A distant clatter and the scent of coffee drew her from her reverie. She stepped across to look at a shelf of outsized volumes with colourful spines next to the door, books about trees and flowers and animals. The shelf above these was dedicated to travel, containing faded tomes about the Swiss Alps, India and Italy. There was a memoir about the Cairngorms that Stef herself had bought for a walking holiday. Had Nancy visited all these places or merely dreamed of them?
She heard footsteps in the hall and hurried to clear a low table of a pile of birding magazines so that Nancy could set down her tray.
Nancy poured coffee from an old pewter pot into fragile cups decorated with blue dragons. ‘My mother’s,’ she said when Stef admired them. ‘They’re a very old design, dating from the 1820s, I believe, a wedding present.’
‘Were they given this set brand new, though?’
‘I believe so. My parents married in 1925. It was usual then to be given dinner services for best. I don’t know that young people go in for such things any more.’
Stef thought of the weddings she’d attended recently and felt the usual stab of self-pity. ‘Everyday crockery, yes, I’vegiven quite a few dinner plates in my time, but not posh ones, no. Unless I don’t know the right class of people!’
‘Well, I don’t know anyone grand.’ They smiled at one another. ‘My background was quite ordinary. Though I did have an exotic aunt. Dear Aunt Rhoda. Long dead, of course. My brother and sister are gone, too. I’m the only one left. Now, will you have a biscuit?’
Stef took a piece of shortbread and bit into its buttery sweetness. She wanted to ask about the intriguing Aunt Rhoda, but Nancy got in first.
‘I need to be straight with you, Stef, in case you think I’ve invited you here under false pretences. I’m not inclined to be part of any book you’re writing. My grandson Aaron is of a similar mind.’
‘Oh.’ She wondered what exactly Aaron had said. ‘Did he tell you that we’d met before?’ It would be best to explain.
‘Yes, but not where or how. Was it through work?’
‘No, it was actually quite embarrassing,’ Stef said and explained what had happened. ‘I was rather ashamed of myself.’
‘It must have been a stressful morning for you. Anyway, Aaron didn’t tell me that, but there was something more important.
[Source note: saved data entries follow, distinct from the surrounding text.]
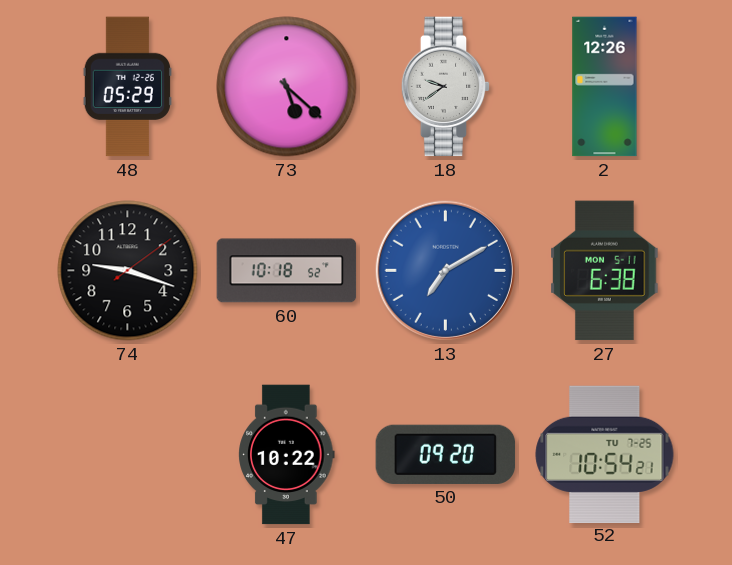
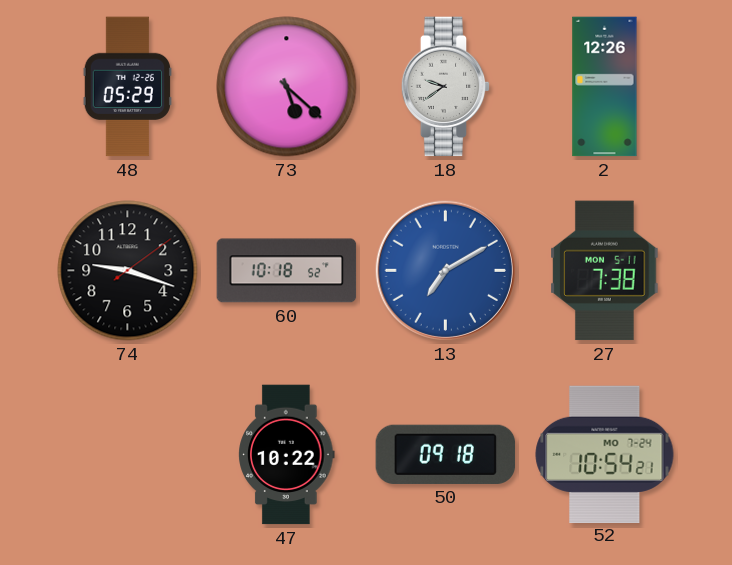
27: 6:38 -> 7:38
50: 09:20 -> 09:18
52 date: TU 7-25 -> MO 7-24
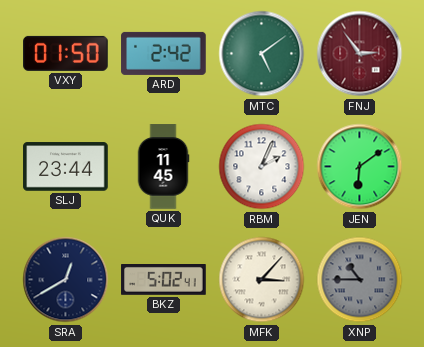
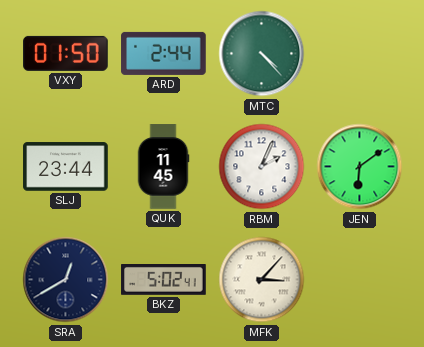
ARD: 2:42 -> 2:44
MTC: 5:09 -> 4:23
FNJ: 2:54 -> none
XNP: 10:45 -> none
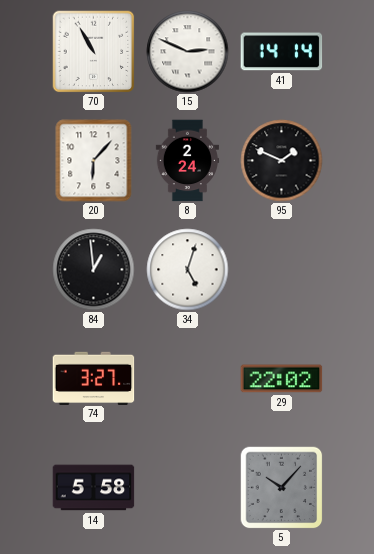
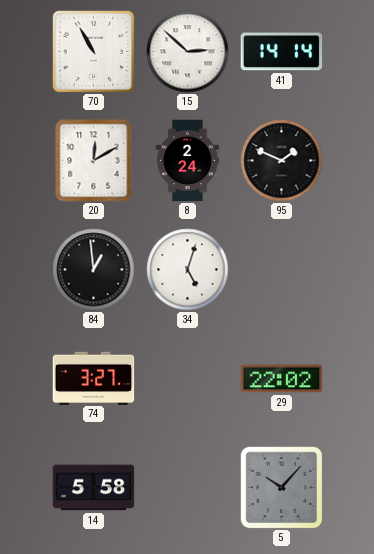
15: 2:49 -> 2:52
20: 6:07 -> 12:10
He looked you up on the internet when he was here and found out about your journalism and about the book you’d written. Which caused quite a stir, I gather. No.’ She shook her head. ‘I don’t want any part in a book like that.’
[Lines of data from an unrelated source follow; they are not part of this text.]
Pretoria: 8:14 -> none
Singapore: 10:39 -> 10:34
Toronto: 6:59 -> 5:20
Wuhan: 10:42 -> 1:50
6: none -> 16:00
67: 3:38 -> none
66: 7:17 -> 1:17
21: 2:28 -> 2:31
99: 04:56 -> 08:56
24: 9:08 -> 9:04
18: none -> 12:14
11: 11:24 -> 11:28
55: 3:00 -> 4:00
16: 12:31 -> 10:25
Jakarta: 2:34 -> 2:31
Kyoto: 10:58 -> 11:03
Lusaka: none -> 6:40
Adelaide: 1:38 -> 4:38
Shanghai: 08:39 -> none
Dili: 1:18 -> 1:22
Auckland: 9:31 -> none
‘I have to say that I was surprised myself by the strength of the reaction to it.’
Stef was dismayed by Nancy’s response. First her mothermust have put Nancy off her, and now it was Aaron. She slid the half-eaten biscuit onto the saucer, stared down at it, then said, ‘I thought that since you’d invited me here…’
‘I’m sorry to disappoint you’ – Nancy looked embarrassed – ‘but I wanted to tell you myself and I didn’t have your telephone number. I pride myself on politeness. People can be so unkind these days. Blanking each other and whatnot. So unnecessary.’ She paused, then went on. ‘And I suppose, too, that I wanted to meet you properly. I like interesting people. Life can be a bit lonely here.’
‘Thank you for the compliment. I’d like to have a chance to speak up for myself, to put my case. I feel I’ve rushed you. My mother… dear Mum… She must have been offputting, though she’d be horrified to think that she had… Then Aaron… I mean, of course he cares for you…’
‘My grandson is very protective.’
‘Let me tell you a little about my work. Although I’m a journalist, I only write for serious newspapers and magazines, so I’m not looking for sensation and scandal.’